# Week 10: Convolutional Neural Networks

<hr style="border:2px solid gray">

# Outline <a id='outline'></a>

1. [Section One: Introduction to convolutional neural networks](#section-1)
1. [Section Two: Convolutional neural networks in PyTorch](#section-2)
1. [Section Three: A convolutional neural network example with Fashion MNIST](#section-3)
1. [Section Four: The CIFAR-10 dataset](#section-4)
1. [Section Five: Exercises](#section-5)

<hr style="border:2px solid gray">

# Section One: Introduction to convolutional neural networks [^](#outline) <a id='section-1'></a>

So far, we have tackled problems we can solve with linear layers and nonlinear activation functions. Let us consider an image classification problem, for example using the MNIST dataset (which is a dataset of 28 by 28 grayscale images). 

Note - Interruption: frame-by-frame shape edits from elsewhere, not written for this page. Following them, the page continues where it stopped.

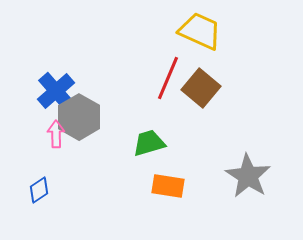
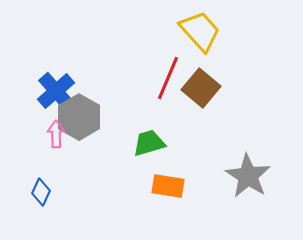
yellow trapezoid: rotated 24 degrees clockwise
blue diamond: moved 2 px right, 2 px down; rotated 32 degrees counterclockwise
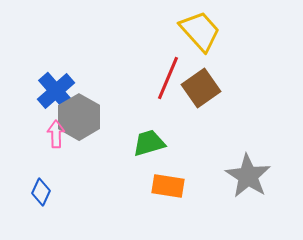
brown square: rotated 15 degrees clockwise
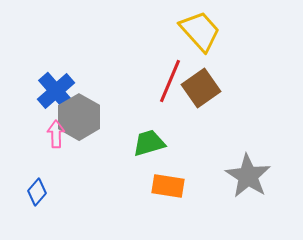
red line: moved 2 px right, 3 px down
blue diamond: moved 4 px left; rotated 16 degrees clockwise
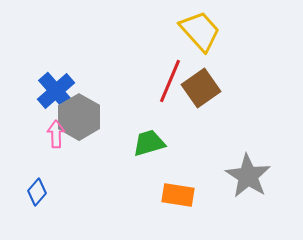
orange rectangle: moved 10 px right, 9 px down
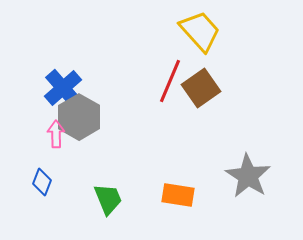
blue cross: moved 7 px right, 3 px up
green trapezoid: moved 41 px left, 56 px down; rotated 84 degrees clockwise
blue diamond: moved 5 px right, 10 px up; rotated 20 degrees counterclockwise
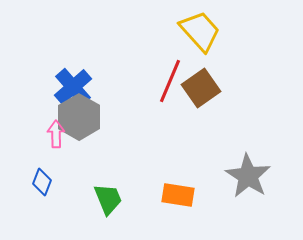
blue cross: moved 10 px right, 1 px up
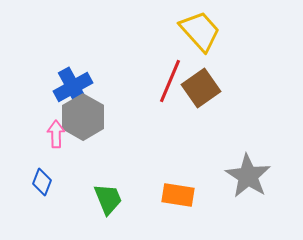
blue cross: rotated 12 degrees clockwise
gray hexagon: moved 4 px right
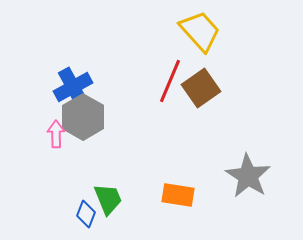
blue diamond: moved 44 px right, 32 px down
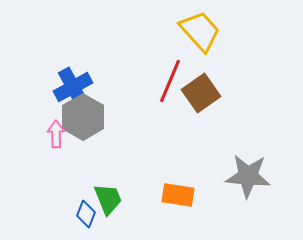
brown square: moved 5 px down
gray star: rotated 27 degrees counterclockwise
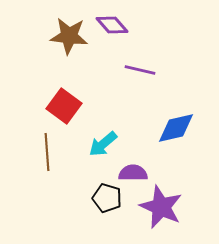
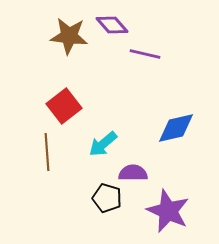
purple line: moved 5 px right, 16 px up
red square: rotated 16 degrees clockwise
purple star: moved 7 px right, 4 px down
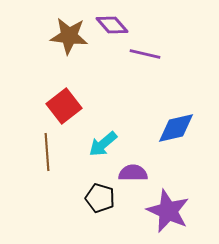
black pentagon: moved 7 px left
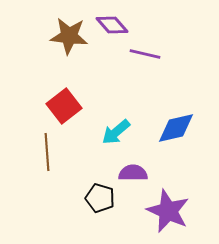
cyan arrow: moved 13 px right, 12 px up
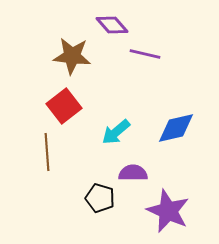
brown star: moved 3 px right, 20 px down
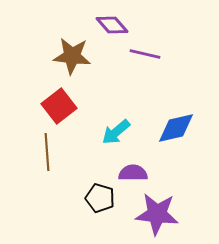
red square: moved 5 px left
purple star: moved 11 px left, 3 px down; rotated 18 degrees counterclockwise
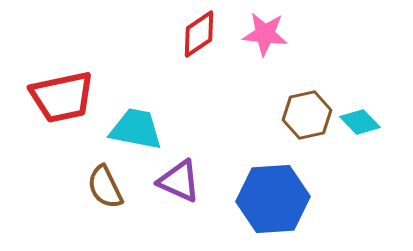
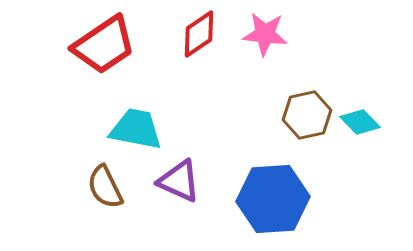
red trapezoid: moved 42 px right, 52 px up; rotated 22 degrees counterclockwise
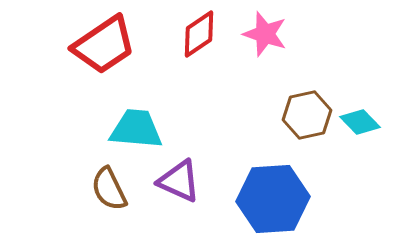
pink star: rotated 12 degrees clockwise
cyan trapezoid: rotated 6 degrees counterclockwise
brown semicircle: moved 4 px right, 2 px down
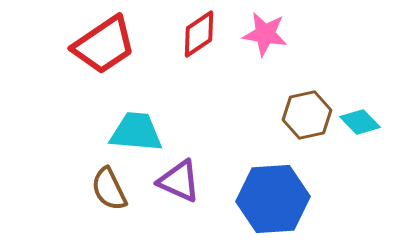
pink star: rotated 9 degrees counterclockwise
cyan trapezoid: moved 3 px down
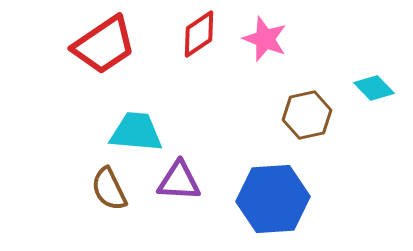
pink star: moved 5 px down; rotated 12 degrees clockwise
cyan diamond: moved 14 px right, 34 px up
purple triangle: rotated 21 degrees counterclockwise
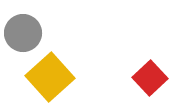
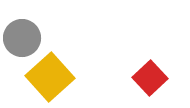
gray circle: moved 1 px left, 5 px down
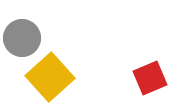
red square: rotated 20 degrees clockwise
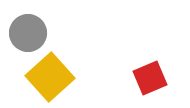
gray circle: moved 6 px right, 5 px up
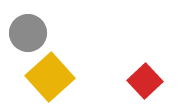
red square: moved 5 px left, 3 px down; rotated 20 degrees counterclockwise
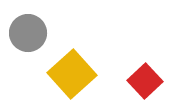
yellow square: moved 22 px right, 3 px up
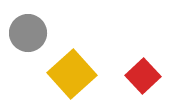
red square: moved 2 px left, 5 px up
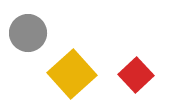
red square: moved 7 px left, 1 px up
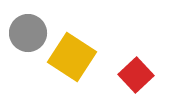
yellow square: moved 17 px up; rotated 15 degrees counterclockwise
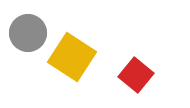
red square: rotated 8 degrees counterclockwise
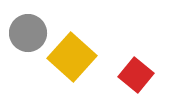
yellow square: rotated 9 degrees clockwise
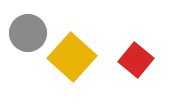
red square: moved 15 px up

If we consider a binary classification problem such that we have a single output, we flatten our 28 by 28 image input into a 784 length input vector, and we construct a fully connected network with a single hidden layer of 512 neurons, we have a total number of weights of $784 \times 512 + 512 \times 1 = 401920$. For just one hidden layer we already have more 400000 parameters! As we construct deeper networks, our number of parameters quickly grows out of hand for any image classification problem. 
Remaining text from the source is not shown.